§ THE TASK
Give only the number of lines in these records that include "记住密码".

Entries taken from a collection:
"""

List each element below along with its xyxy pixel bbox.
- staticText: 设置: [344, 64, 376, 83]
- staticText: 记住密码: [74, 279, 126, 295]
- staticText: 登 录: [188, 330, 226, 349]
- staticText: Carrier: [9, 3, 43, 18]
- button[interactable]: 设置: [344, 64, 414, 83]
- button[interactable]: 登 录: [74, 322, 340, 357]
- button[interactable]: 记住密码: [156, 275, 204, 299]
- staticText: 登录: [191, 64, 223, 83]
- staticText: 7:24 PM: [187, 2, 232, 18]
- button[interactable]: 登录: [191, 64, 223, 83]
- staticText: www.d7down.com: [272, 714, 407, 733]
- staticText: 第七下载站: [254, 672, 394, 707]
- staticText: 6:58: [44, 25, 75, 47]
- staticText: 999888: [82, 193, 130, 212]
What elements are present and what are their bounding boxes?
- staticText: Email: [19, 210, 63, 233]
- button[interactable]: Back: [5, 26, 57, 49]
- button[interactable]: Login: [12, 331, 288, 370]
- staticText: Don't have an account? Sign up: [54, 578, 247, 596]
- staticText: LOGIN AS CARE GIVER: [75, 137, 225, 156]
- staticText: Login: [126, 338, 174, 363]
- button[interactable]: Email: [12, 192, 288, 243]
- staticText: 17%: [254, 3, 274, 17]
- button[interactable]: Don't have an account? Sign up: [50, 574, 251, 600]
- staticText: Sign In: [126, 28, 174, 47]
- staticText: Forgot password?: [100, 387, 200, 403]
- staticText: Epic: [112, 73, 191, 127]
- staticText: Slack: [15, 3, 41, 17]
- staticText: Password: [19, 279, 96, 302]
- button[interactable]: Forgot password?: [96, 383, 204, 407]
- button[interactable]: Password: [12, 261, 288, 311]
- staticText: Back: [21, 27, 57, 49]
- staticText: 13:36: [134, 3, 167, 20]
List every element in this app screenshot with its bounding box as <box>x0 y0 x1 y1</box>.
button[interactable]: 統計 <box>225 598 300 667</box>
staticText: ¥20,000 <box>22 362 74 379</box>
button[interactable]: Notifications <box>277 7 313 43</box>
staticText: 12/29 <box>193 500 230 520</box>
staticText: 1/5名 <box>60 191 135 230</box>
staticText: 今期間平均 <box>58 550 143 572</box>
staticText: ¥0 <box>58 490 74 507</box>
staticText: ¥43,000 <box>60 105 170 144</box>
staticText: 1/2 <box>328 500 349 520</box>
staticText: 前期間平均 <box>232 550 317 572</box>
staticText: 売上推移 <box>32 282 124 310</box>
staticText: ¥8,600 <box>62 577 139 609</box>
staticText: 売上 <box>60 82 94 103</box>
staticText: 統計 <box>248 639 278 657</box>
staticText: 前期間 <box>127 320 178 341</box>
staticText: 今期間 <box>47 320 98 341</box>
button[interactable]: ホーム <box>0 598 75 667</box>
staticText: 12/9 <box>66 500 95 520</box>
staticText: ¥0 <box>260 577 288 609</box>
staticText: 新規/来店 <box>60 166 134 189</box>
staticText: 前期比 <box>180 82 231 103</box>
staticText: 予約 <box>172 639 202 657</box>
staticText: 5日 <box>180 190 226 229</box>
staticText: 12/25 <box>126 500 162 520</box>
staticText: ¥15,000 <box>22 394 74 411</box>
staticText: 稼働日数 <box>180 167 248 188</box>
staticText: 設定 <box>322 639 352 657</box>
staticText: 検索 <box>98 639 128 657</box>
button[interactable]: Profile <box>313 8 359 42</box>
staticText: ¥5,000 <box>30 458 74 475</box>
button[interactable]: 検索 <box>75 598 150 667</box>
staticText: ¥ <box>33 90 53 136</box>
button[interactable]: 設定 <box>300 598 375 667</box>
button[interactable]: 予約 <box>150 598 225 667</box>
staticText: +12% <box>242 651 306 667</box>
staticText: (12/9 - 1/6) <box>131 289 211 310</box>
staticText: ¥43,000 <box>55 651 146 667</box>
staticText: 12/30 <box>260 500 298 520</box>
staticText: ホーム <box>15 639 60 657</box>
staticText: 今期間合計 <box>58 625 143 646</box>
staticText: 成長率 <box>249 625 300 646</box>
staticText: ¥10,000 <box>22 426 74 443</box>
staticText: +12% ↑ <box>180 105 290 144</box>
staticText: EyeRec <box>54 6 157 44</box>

"""

§ WRITTEN SOLUTION
2